I've fitted some 12v tension wire spotlights and not wishing to use the huge transformer that came with the kit I sent off for a couple of Osram HTM 105 Halotronic transformers. Nice disreet units. However, on trying both of these units I'm seeing mains voltage going in but no readings of anything coming out. Am I missing a trick, being stupid, or have I ended up with two duff units?
You said a "couple" of transformers why a "couple" you can not use them on the same tension wires, also most electronic transformers will not work without any load. So if you are trying to check the voltage with nothing connected they will not work.
The Osram HTM 105 Halotronic transformers is not a transformer in the old way it is a switched mode power supply, these have a minimum output of 35 watt and maximum 105 watt either under or over it will close down.
With the switch mode supply the output frequency is much higher in the 43 kHz range, so the output cables have to be kept short it states in the data sheets no longer than 2 meters, also switching between electronic transformer and lamp not permitted so can't use them with tension wires as you can remove and refit lamps while switched on.

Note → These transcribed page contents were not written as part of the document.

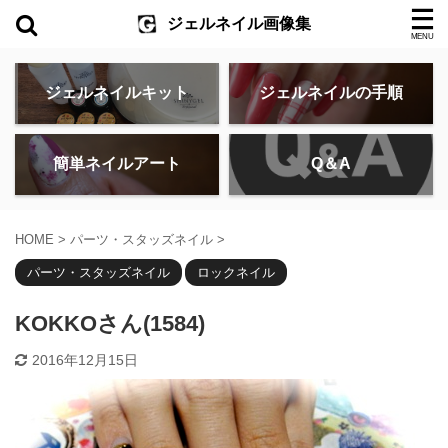
ジェルネイル画像集
ジェルネイルキット
ジェルネイルの手順
簡単ネイルアート
Q＆A
HOME
>
パーツ・スタッズネイル
>
パーツ・スタッズネイル
ロックネイル
KOKKOさん(1584)
2016年12月15日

For the tension wires type you need a wire wound transformer.
May thanks for the replies. Mr White. I wasn't explaining myself clearly. I have 2 sets of tension wires, so one transformer for each. Ericmark. You are correct! I've just jury rigged up a test and Hey Presto with a 50w load they work! I tried extending the cables to the maximum I'm likely to need and there is a definate (but useable) drop off in brightness at 3.7 metres. I presume the brightness goes into decline after the 2 metre mark. Do you think reliability will suffer if I continue with the Osram unit? I'm hooking up 5 x 8w LEDs on each setup.
With DC you can get lamps designed for boats and caravans with an input voltage in the range of 10 to 30 volt, using these lamps there would not be a problem with volt drop or distance.
The problem I find with 12 volt spot lights is there are so many power supplies, AC, DC smoothed and rough outputs that it's hard to advise. Theory a DC power supply should have a smooth ripple free output, however with most LED lamps they do not really mind if there is a ripple or not so many power supplies designed for LED lighting are rather basic, what I don't know is how the lights designed to run off batteries will work when connected to a poor quality power supply.